▶ WORK INSTRUCTIONS: Each record below needs to be reproduced precisely, though not its pictures.

⁂

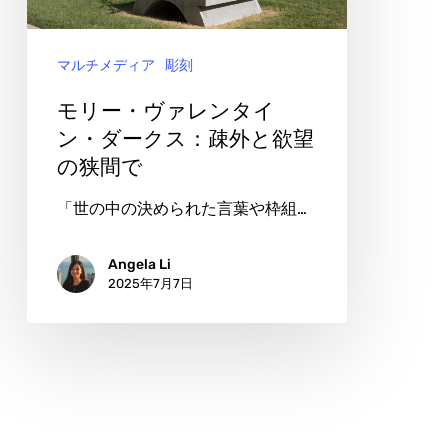
触
レ
れ
ン
る
マルチメディア
彫刻
タ
真
イ
モリー・ヴァレンタイ
実
ン・
ン・ダークス：疎外と欲望
の
の狭間で
ダ
あ
ー
「世の中の決められた言葉や枠組…
い
ク
だ
ス：
Angela Li
2025年7月7日
に
疎
外
と
欲
望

⁂

▶ ANSWER SPACE:
触
レ
れ
ン
る
マルチメディア
彫刻
タ
真
イ
モリー・ヴァレンタイ
実
ン・
ン・ダークス：疎外と欲望
の
の狭間で
ダ
あ
ー
「世の中の決められた言葉や枠組…
い
ク
だ
ス：
Angela Li
2025年7月7日
に
疎
外
と
欲
望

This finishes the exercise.